Vue aérienne nocturne de Kinshasa depuis la commune de la Gombe

Vue aérienne nocturne de Kinshasa depuis la commune de la Gombe

Un groupe des malfaiteurs opérant avec un taxi-bus de marque Hiace a été arrêté le mardi 17 décembre 2019 sur la route de Matadi aux environs de l’UPN. Christian Muchipay, victime de l’un de leurs enlèvements et qui a occasionné l’arrestation témoigne : « Ils étaient au nombre de 6 dans un taxi-bus de couleur jaune, immatriculé par l’hôtel de ville qui faisait le trafic de DGC à UPN. Il y avait deux devant, un qui se faisait passer pour le chauffeur et l’autre pour un client. A l’arrière du bus il y avait 3 et 1’autre à la porte jouant le rôle du receveur. C’était vers 19h j’étais la dernière victime à monter dans le bus. Ces bandits nous ont interdit en nous menaçant de mort de parler ou d’oser toute attentive d’alerte. J’ai profité du fait qu’ils dépouillaient, brutalisaient et frappaient les autres passagers, pour bousculer le prétendu receveur et forcer la portière. C’est ainsi que nous nous sommes retrouvés par terre dans la chaussée et, là, j’ai alerté les passants avant de contacter la police. »

Le bus a été arrêté un peu plus tard aux environs de l’UPN, seul le chauffeur a été remis à la police par la population elle-même, les 4 autres bandits se sont échappés.

Les témoignages et la colère manifestée par la population présente sur les lieux ont confirmé le ras-le-bol qu’ils ont du banditisme qui a repris  de l’ampleur : « Trop c’est trop. Nous ne savons plus à quel saint nous vouer. C’était un taxi communément appelé Ketch, maintenant ce sont des taxi-bus, les kuluna etc. Il est temps que les autorités trouvent une solution à ces problèmes au risque que nous passions les fêtes dans des traumatismes, » s’est exprimé Rosy Tumba, habitante de Kitambo.

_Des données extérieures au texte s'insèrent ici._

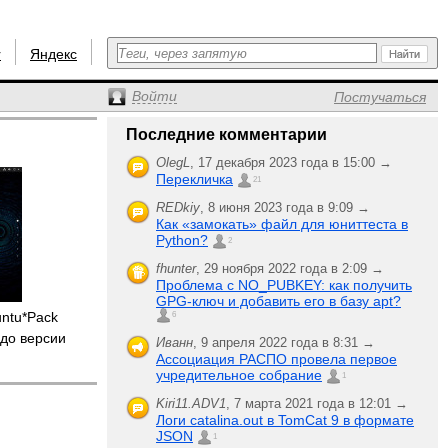
r
Яндекс
Войти
Постучаться
Последние комментарии
OlegL
,
17 декабря 2023 года в 15:00 →
Перекличка
21
REDkiy
,
8 июня 2023 года в 9:09 →
Как «замокать» файл для юниттеста в
Python?
2
fhunter
,
29 ноября 2022 года в 2:09 →
Проблема с NO_PUBKEY: как получить
GPG-ключ и добавить его в базу apt?
untu*Pack
6
до версии
Иванн
,
9 апреля 2022 года в 8:31 →
Ассоциация РАСПО провела первое
учредительное собрание
1
Kiri11.ADV1
,
7 марта 2021 года в 12:01 →
Логи catalina.out в TomCat 9 в формате
JSON
1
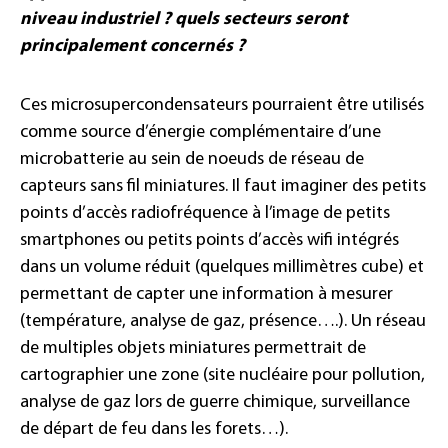
niveau industriel ? quels secteurs seront
principalement concernés ?
Ces microsupercondensateurs pourraient être utilisés
comme source d’énergie complémentaire d’une
microbatterie au sein de noeuds de réseau de
capteurs sans fil miniatures. Il faut imaginer des petits
points d’accès radiofréquence à l’image de petits
smartphones ou petits points d’accès wifi intégrés
dans un volume réduit (quelques millimètres cube) et
permettant de capter une information à mesurer
(température, analyse de gaz, présence….). Un réseau
de multiples objets miniatures permettrait de
cartographier une zone (site nucléaire pour pollution,
analyse de gaz lors de guerre chimique, surveillance
de départ de feu dans les forets…).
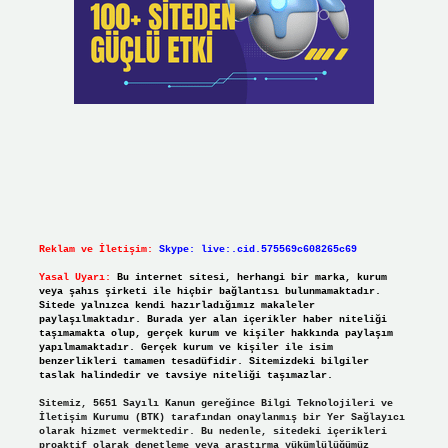
Reklam ve İletişim:
Skype: live:.cid.575569c608265c69
Yasal Uyarı:
Bu internet sitesi, herhangi bir marka, kurum
veya şahıs şirketi ile hiçbir bağlantısı bulunmamaktadır.
Sitede yalnızca kendi hazırladığımız makaleler
paylaşılmaktadır. Burada yer alan içerikler haber niteliği
taşımamakta olup, gerçek kurum ve kişiler hakkında paylaşım
yapılmamaktadır. Gerçek kurum ve kişiler ile isim
benzerlikleri tamamen tesadüfidir. Sitemizdeki bilgiler
taslak halindedir ve tavsiye niteliği taşımazlar.
Sitemiz, 5651 Sayılı Kanun gereğince Bilgi Teknolojileri ve
İletişim Kurumu (BTK) tarafından onaylanmış bir Yer Sağlayıcı
olarak hizmet vermektedir. Bu nedenle, sitedeki içerikleri
proaktif olarak denetleme veya araştırma yükümlülüğümüz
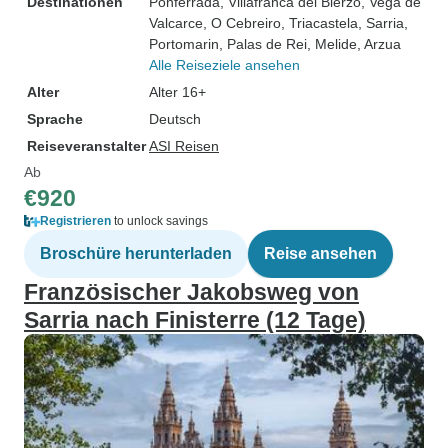
Destinationen
Ponferrada
, Villafranca del Bierzo
, Vega de
Valcarce
, O Cebreiro
, Triacastela
, Sarria
,
Portomarin
, Palas de Rei
, Melide
, Arzua
Alle Reiseziele ansehen
Alter
Alter 16+
Sprache
Deutsch
Reiseveranstalter
ASI Reisen
Ab
€920
Registrieren
to unlock savings
Broschüre herunterladen
Reise ansehen
Französischer Jakobsweg von
Sarria nach Finisterre (12 Tage)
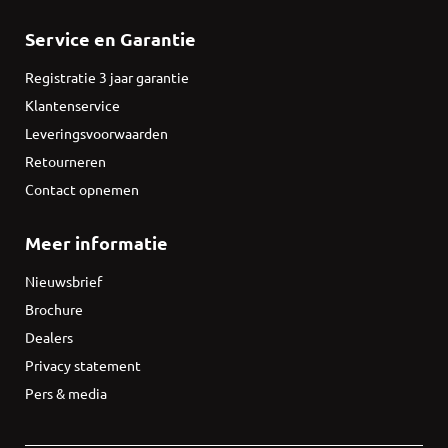
Service en Garantie
Registratie 3 jaar garantie
Klantenservice
Leveringsvoorwaarden
Retourneren
Contact opnemen
Meer informatie
Nieuwsbrief
Brochure
Dealers
Privacy statement
Pers & media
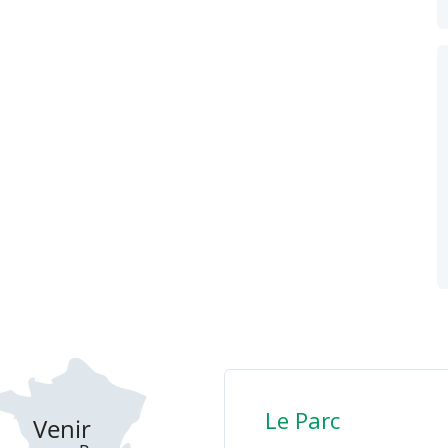
Le Parc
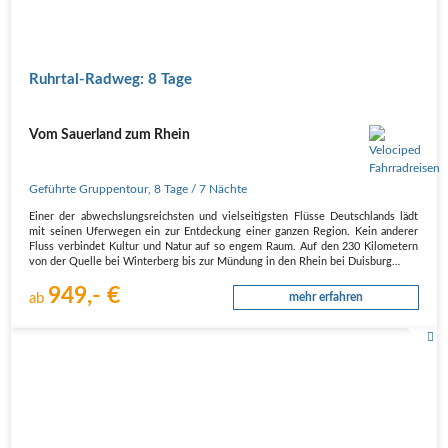
Ruhrtal-Radweg: 8 Tage
Vom Sauerland zum Rhein
Geführte Gruppentour
,
8 Tage
/ 7 Nächte
Einer der abwechslungsreichsten und vielseitigsten Flüsse Deutschlands lädt
mit seinen Uferwegen ein zur Entdeckung einer ganzen Region. Kein anderer
Fluss verbindet Kultur und Natur auf so engem Raum. Auf den 230 Kilometern
von der Quelle bei Winterberg bis zur Mündung in den Rhein bei Duisburg…
949,- €
ab
mehr erfahren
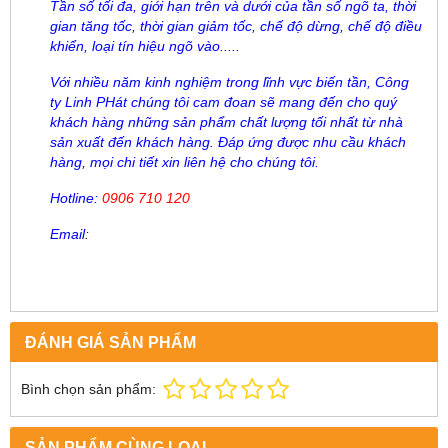
Tần số tối đa, giới hạn trên và dưới của tần số ngõ ta, thời
gian tăng tốc, thời gian giảm tốc, chế độ dừng, chế độ điều
khiển, loại tín hiệu ngõ vào.....
Với nhiều năm kinh nghiệm trong lĩnh vực biến tần, Công
ty Linh PHát chúng tôi cam đoan sẽ mang đến cho quý
khách hàng những sản phẩm chất lượng tối nhất từ nhà
sản xuất đến khách hàng. Đáp ứng được nhu cầu khách
hàng, mọi chi tiết xin liên hệ cho chúng tôi.
Hotline:
0906 710 120
Email
:
ĐÁNH GIÁ SẢN PHẨM
Bình chọn sản phẩm:
SẢN PHẨM CÙNG LOẠI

Toujours dans la commune de Ngaliema, deux vols à mains armées ont été signalés par la population la nuit du jeudi 18 décembre au quartier Kinsuka.

Un corps sans vie d’un homme a été retrouvé en face de l’entrée principale du ministère des Affaires étrangères le matin du vendredi 20 décembre 2019. Selon certaines personnes, la victime serait un taximan. Il a été dépouillé de tout, ses mains menottées par sa propre chemise, sa ceinture était placée à côté de lui, ainsi que son singlet. Ses assassins l’ont certainement tué ailleurs, puis ils sont venus jeter le corps en face d’un ministère sécurisé  par des policiers 24/24. Le gouvernement a du pain sur la planche.